Pour son étude, l’étudiante en ethnologie de l’Université Laval a suivi le déroulement de six d’entre eux dans la région des Cantons-de-l’Est. Familière de ce type de festivités, elle a découvert qu’il s’agit surtout de souligner le passage du couple au statut de famille.

La maman au centre de l’attention

Dérivé de «to show» (montrer), le shower permet aux amis et à la famille de venir constater l’état de la future maman. C’est aussi le prétexte pour arroser (de shower = douche) le jeune couple, mais surtout la maman, de présents.

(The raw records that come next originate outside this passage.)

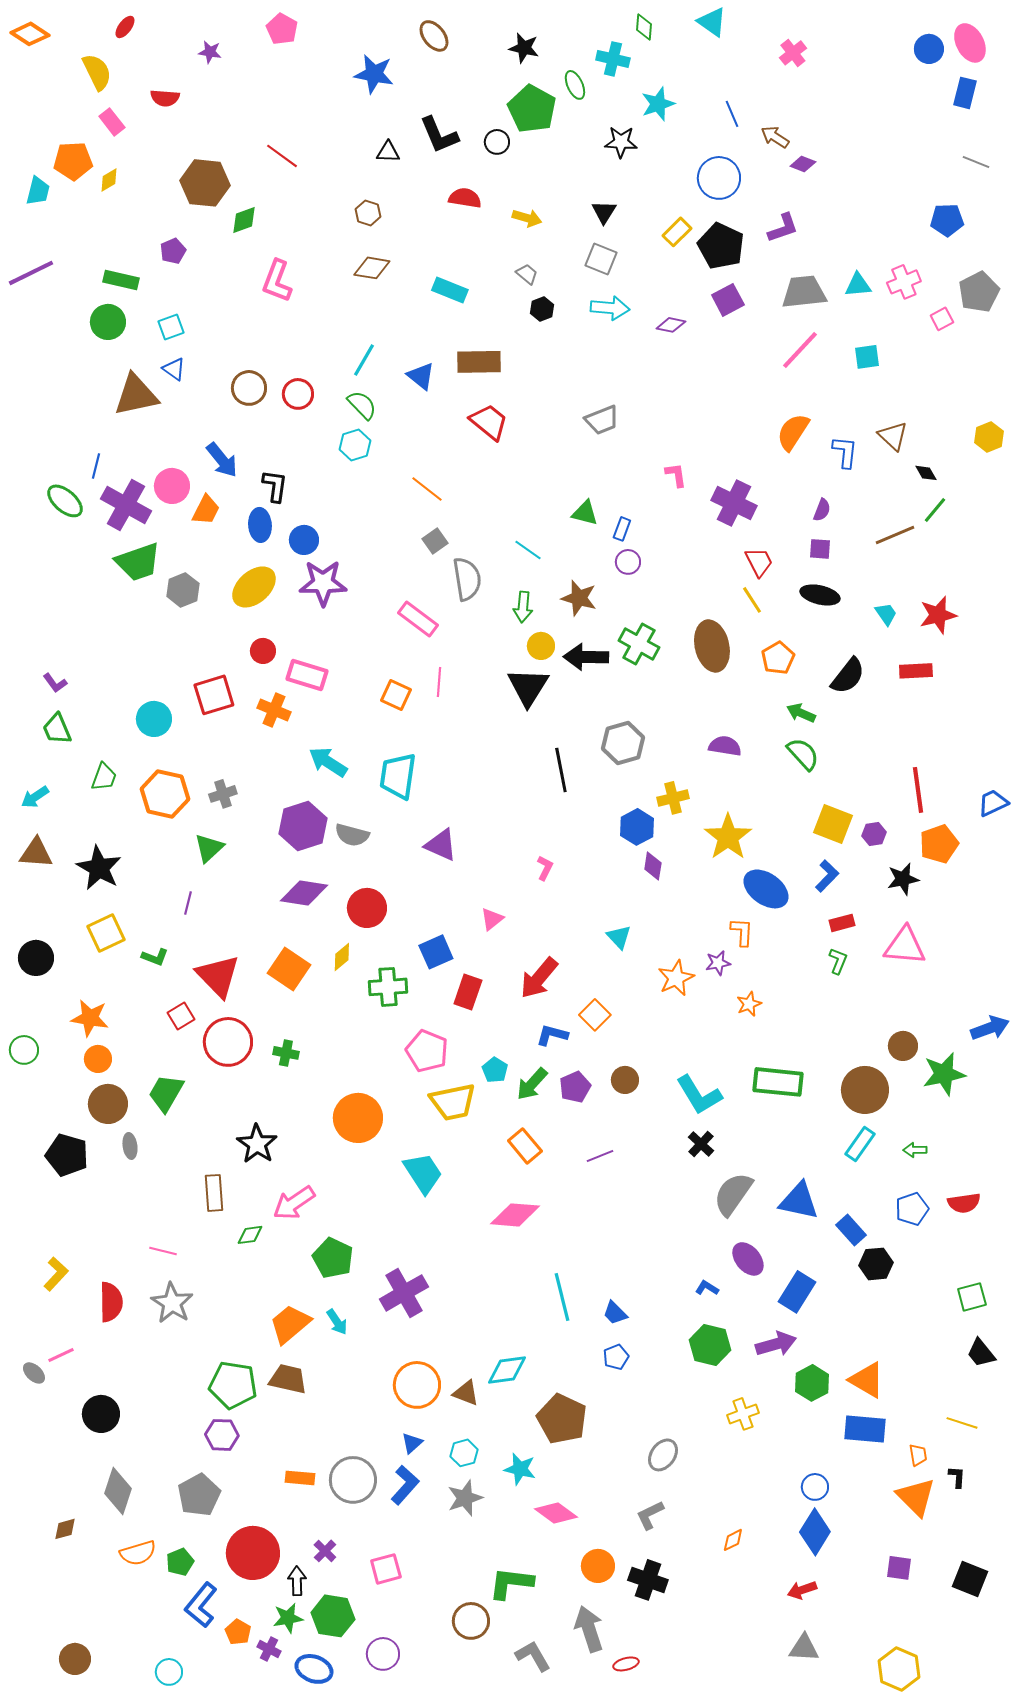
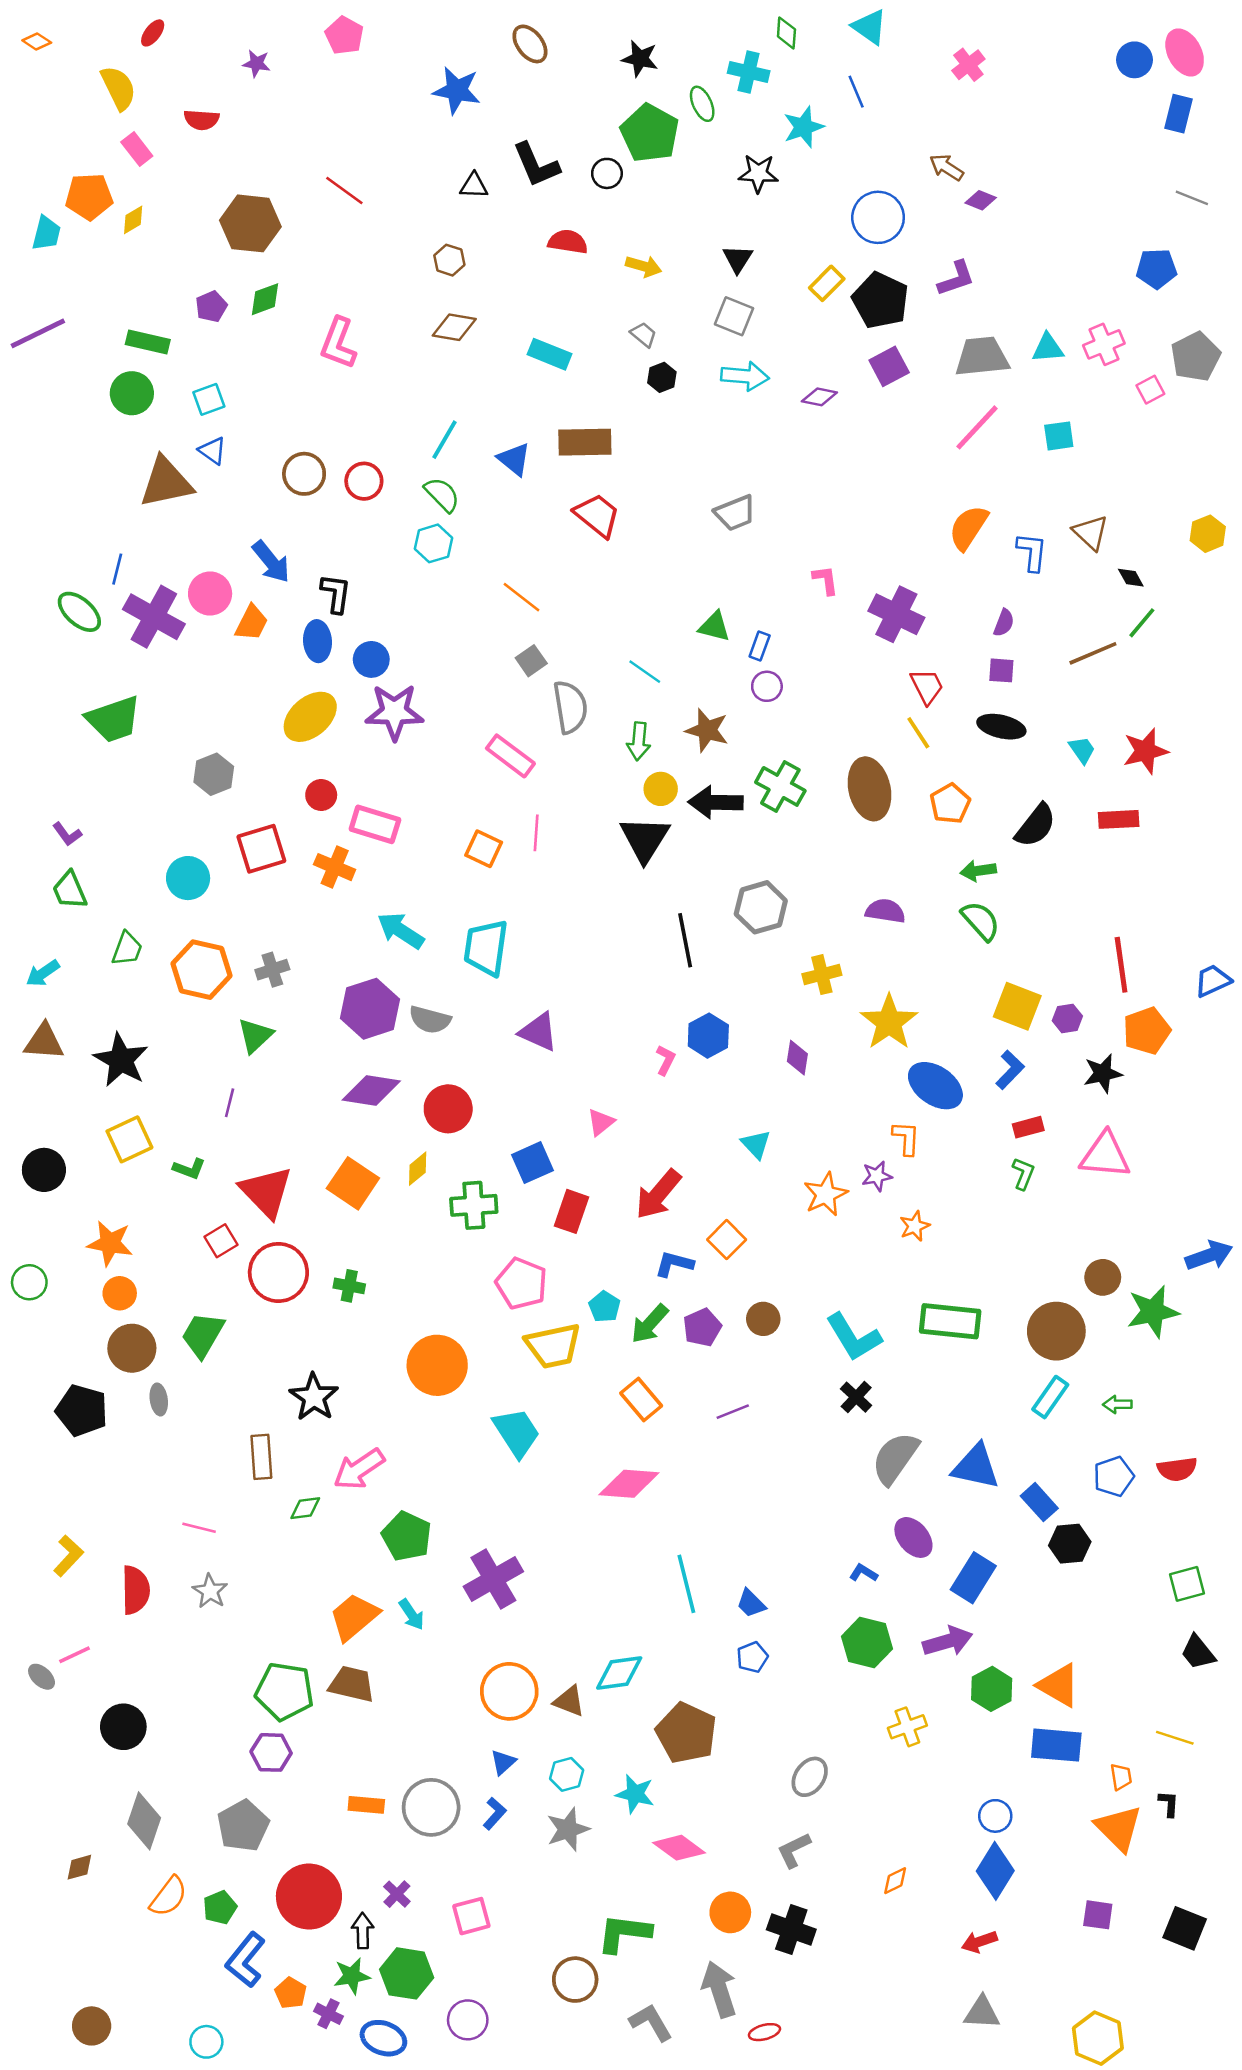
orange diamond: (30, 34) -> (37, 42), size x0.6
blue line: (732, 114) -> (856, 92), moved
green diamond: (244, 220) -> (265, 299), moved
green trapezoid: (138, 562) -> (114, 719), moved
gray hexagon: (183, 590) -> (214, 774), moved
green arrow: (801, 713) -> (978, 871), turned -32
blue hexagon: (637, 827) -> (708, 1036), moved
gray star: (172, 1303) -> (210, 1591), size x0.7
blue L-shape: (405, 1485) -> (495, 1813), size x0.7
orange semicircle: (138, 1553) -> (169, 1897), turned -36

Car tout au long de la journée, la maman sera au centre des célébrations. Placée littéralement devant les invités, toutes les attentions se dirigeront majoritairement vers son ventre rebondi.

«C’est très émouvant, on reçoit beaucoup d’amour en même temps. Tout le monde s’occupe de nous, on a un peu l’impression de retomber en enfance», confie la jeune femme qui a fait l’objet d’une telle célébration en février dernier, quelques mois avant la naissance de son premier bébé.

Cadeaux pour bébés

D’une durée d’environ trois heures, le shower de bébé démarre par l’accueil et les remerciements aux invités et se poursuit par différentes activités (jeux, devinettes, etc.) pour culminer avec le déballage de cadeaux. Car impossible d’imaginer un shower sans cadeaux. «C’est l’élément central», convient Mandoline Langlois.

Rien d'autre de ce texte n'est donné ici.